***** SUPPLIED DATA *****

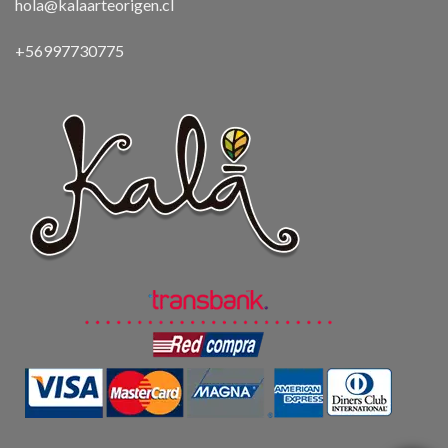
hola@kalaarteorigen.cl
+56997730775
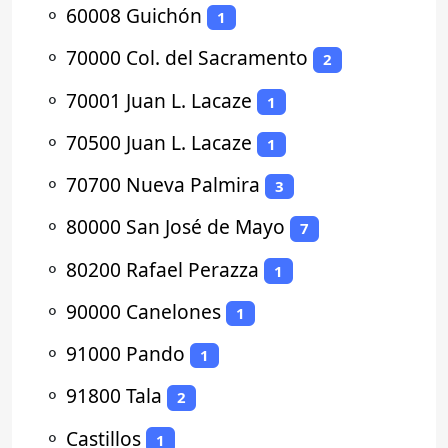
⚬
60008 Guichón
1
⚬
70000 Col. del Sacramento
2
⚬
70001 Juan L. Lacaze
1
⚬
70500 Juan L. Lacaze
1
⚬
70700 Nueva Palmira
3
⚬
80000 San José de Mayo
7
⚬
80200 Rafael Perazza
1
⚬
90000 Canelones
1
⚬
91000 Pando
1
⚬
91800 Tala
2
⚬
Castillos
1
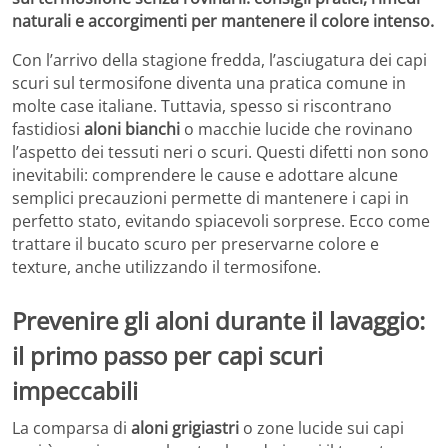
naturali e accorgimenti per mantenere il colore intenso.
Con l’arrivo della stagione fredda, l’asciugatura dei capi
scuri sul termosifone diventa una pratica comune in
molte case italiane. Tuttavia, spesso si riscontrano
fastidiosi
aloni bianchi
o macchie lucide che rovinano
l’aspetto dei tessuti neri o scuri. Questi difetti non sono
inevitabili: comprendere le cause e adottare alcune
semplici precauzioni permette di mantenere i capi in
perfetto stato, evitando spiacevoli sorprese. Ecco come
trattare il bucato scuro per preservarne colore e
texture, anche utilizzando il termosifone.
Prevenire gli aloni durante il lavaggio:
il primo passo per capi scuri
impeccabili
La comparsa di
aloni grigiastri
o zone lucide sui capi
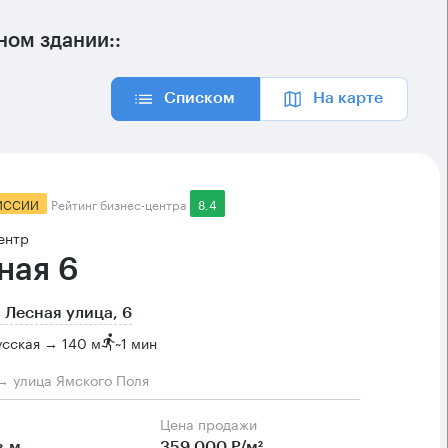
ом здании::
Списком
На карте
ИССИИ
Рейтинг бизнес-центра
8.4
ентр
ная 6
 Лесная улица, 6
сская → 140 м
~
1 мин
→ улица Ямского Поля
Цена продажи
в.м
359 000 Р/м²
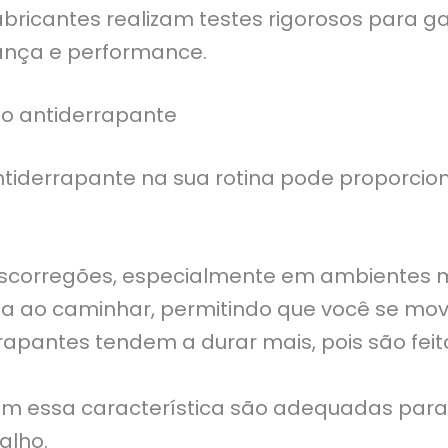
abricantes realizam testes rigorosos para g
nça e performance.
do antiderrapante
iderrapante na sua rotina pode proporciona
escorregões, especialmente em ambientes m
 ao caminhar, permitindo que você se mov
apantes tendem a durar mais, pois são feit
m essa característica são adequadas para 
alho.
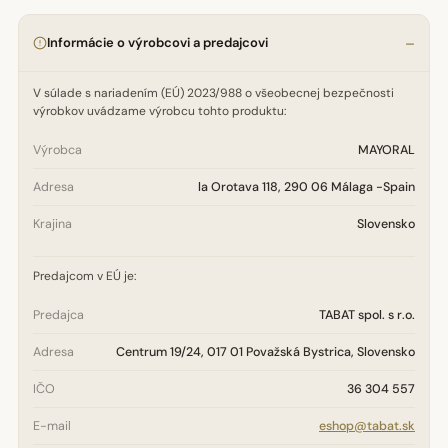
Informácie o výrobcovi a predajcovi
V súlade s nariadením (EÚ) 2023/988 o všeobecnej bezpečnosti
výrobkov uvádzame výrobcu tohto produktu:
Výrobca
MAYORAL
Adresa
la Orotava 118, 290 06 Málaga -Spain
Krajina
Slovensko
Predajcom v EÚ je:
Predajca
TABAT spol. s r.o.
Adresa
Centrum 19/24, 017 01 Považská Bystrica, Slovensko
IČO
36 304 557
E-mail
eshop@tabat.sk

*****

### PROBLEM STATEMENT
Leave the pictures aside and transcribe only the lines from the one holding "molte case italiane." through the final line of the records above.

### SOLUTION FOR THIS TASK
molte case italiane. Tuttavia, spesso si riscontrano
fastidiosi
aloni bianchi
o macchie lucide che rovinano
l’aspetto dei tessuti neri o scuri. Questi difetti non sono
inevitabili: comprendere le cause e adottare alcune
semplici precauzioni permette di mantenere i capi in
perfetto stato, evitando spiacevoli sorprese. Ecco come
trattare il bucato scuro per preservarne colore e
texture, anche utilizzando il termosifone.
Prevenire gli aloni durante il lavaggio:
il primo passo per capi scuri
impeccabili
La comparsa di
aloni grigiastri
o zone lucide sui capi
ом здании::
Списком
На карте
ИССИИ
Рейтинг бизнес-центра
8.4
ентр
ная 6
 Лесная улица, 6
сская → 140 м
~
1 мин
→ улица Ямского Поля
Цена продажи
в.м
359 000 Р/м²
abricantes realizam testes rigorosos para g
nça e performance.
do antiderrapante
iderrapante na sua rotina pode proporciona
escorregões, especialmente em ambientes m
 ao caminhar, permitindo que você se mov
apantes tendem a durar mais, pois são feit
m essa característica são adequadas para 
alho.
Informácie o výrobcovi a predajcovi
V súlade s nariadením (EÚ) 2023/988 o všeobecnej bezpečnosti
výrobkov uvádzame výrobcu tohto produktu:
Výrobca
MAYORAL
Adresa
la Orotava 118, 290 06 Málaga -Spain
Krajina
Slovensko
Predajcom v EÚ je:
Predajca
TABAT spol. s r.o.
Adresa
Centrum 19/24, 017 01 Považská Bystrica, Slovensko
IČO
36 304 557
E-mail
eshop@tabat.sk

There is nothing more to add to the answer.